[Task data Boundary: Start]
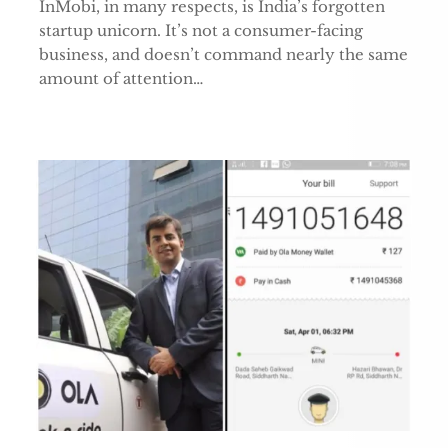
InMobi, in many respects, is India’s forgotten
startup unicorn. It’s not a consumer-facing
business, and doesn’t command nearly the same
amount of attention…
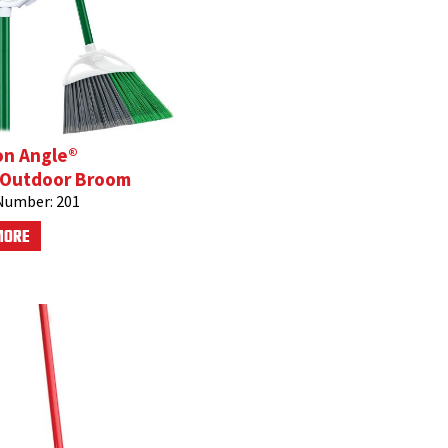
on Angle®
/Outdoor Broom
Number:
201
MORE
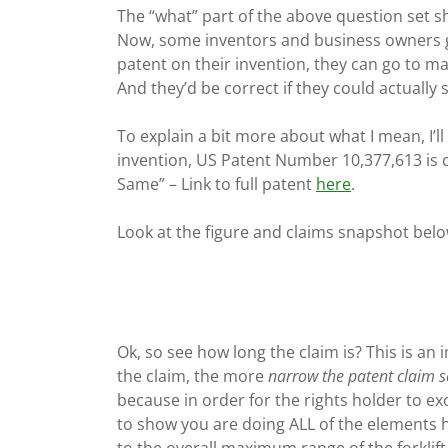
The “what” part of the above question set sh
Now, some inventors and business owners g
patent on their invention, they can go to mar
And they’d be correct if they could actually 
To explain a bit more about what I mean, I’ll
invention, US Patent Number 10,377,613 is c
Same” – Link to full patent
here
.
Look at the figure and claims snapshot belo
Ok, so see how long the claim is? This is an 
the claim, the more
narrow the patent claim 
because in order for the rights holder to ex
to show you are doing ALL of the elements h
to the overall maximum range of the forklift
[Task data Boundary: End]
**Task goal:** Output every entry exactly, leaving out pictures.

**Response for this exercise:**
InMobi, in many respects, is India’s forgotten
startup unicorn. It’s not a consumer-facing
business, and doesn’t command nearly the same
amount of attention…
on Angle®
/Outdoor Broom
Number:
201
MORE
The “what” part of the above question set sh
Now, some inventors and business owners g
patent on their invention, they can go to mar
And they’d be correct if they could actually 
To explain a bit more about what I mean, I’ll
invention, US Patent Number 10,377,613 is c
Same” – Link to full patent
here
.
Look at the figure and claims snapshot belo
Ok, so see how long the claim is? This is an 
the claim, the more
narrow the patent claim 
because in order for the rights holder to ex
to show you are doing ALL of the elements h
to the overall maximum range of the forklift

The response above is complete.